START Source records

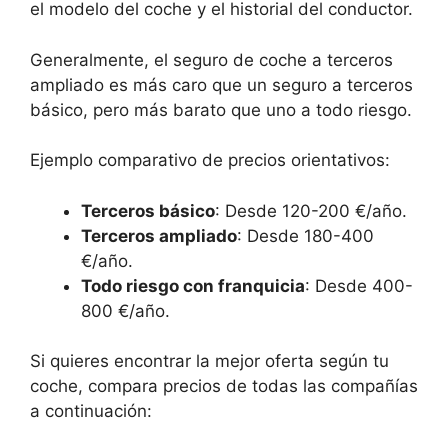
el modelo del coche y el historial del conductor.
Generalmente, el seguro de coche a terceros
ampliado es más caro que un seguro a terceros
básico, pero más barato que uno a todo riesgo.
Ejemplo comparativo de precios orientativos:
Terceros básico
: Desde 120-200 €/año.
Terceros ampliado
: Desde 180-400
€/año.
Todo riesgo con franquicia
: Desde 400-
800 €/año.
Si quieres encontrar la mejor oferta según tu
coche, compara precios de todas las compañías
a continuación:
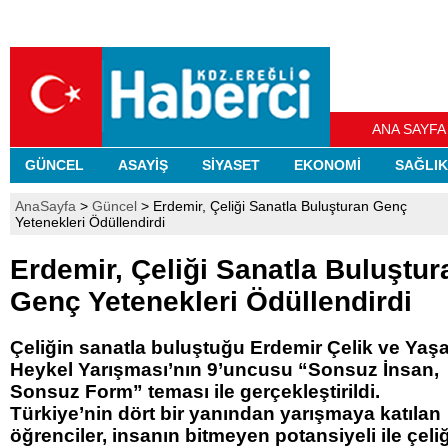
ANA SAYFA
GÜNCEL
ASAYİŞ
SİYASET
EKONOMİ
SAĞLIK
AnaSayfa
>
Güncel
> Erdemir, Çeliği Sanatla Buluşturan Genç
Yetenekleri Ödüllendirdi
Erdemir, Çeliği Sanatla Buluştur
Genç Yetenekleri Ödüllendirdi
Çeliğin sanatla buluştuğu Erdemir Çelik ve Yaş
Heykel Yarışması’nın 9’uncusu “Sonsuz İnsan,
Sonsuz Form” teması ile gerçekleştirildi.
Türkiye’nin dört bir yanından yarışmaya katılan
öğrenciler, insanın bitmeyen potansiyeli ile çeli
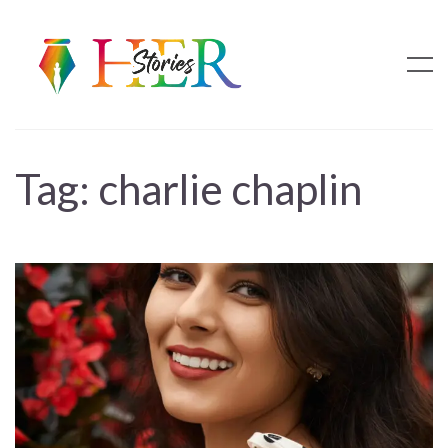
Tag:
charlie chaplin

END Source records

# Problem statement
Copy the entries exactly. No pictures.

# Your solution
el modelo del coche y el historial del conductor.
Generalmente, el seguro de coche a terceros
ampliado es más caro que un seguro a terceros
básico, pero más barato que uno a todo riesgo.
Ejemplo comparativo de precios orientativos:
Terceros básico
: Desde 120-200 €/año.
Terceros ampliado
: Desde 180-400
€/año.
Todo riesgo con franquicia
: Desde 400-
800 €/año.
Si quieres encontrar la mejor oferta según tu
coche, compara precios de todas las compañías
a continuación:
ANA SAYFA
GÜNCEL
ASAYİŞ
SİYASET
EKONOMİ
SAĞLIK
AnaSayfa
>
Güncel
> Erdemir, Çeliği Sanatla Buluşturan Genç
Yetenekleri Ödüllendirdi
Erdemir, Çeliği Sanatla Buluştur
Genç Yetenekleri Ödüllendirdi
Çeliğin sanatla buluştuğu Erdemir Çelik ve Yaş
Heykel Yarışması’nın 9’uncusu “Sonsuz İnsan,
Sonsuz Form” teması ile gerçekleştirildi.
Türkiye’nin dört bir yanından yarışmaya katılan
öğrenciler, insanın bitmeyen potansiyeli ile çeli
Tag:
charlie chaplin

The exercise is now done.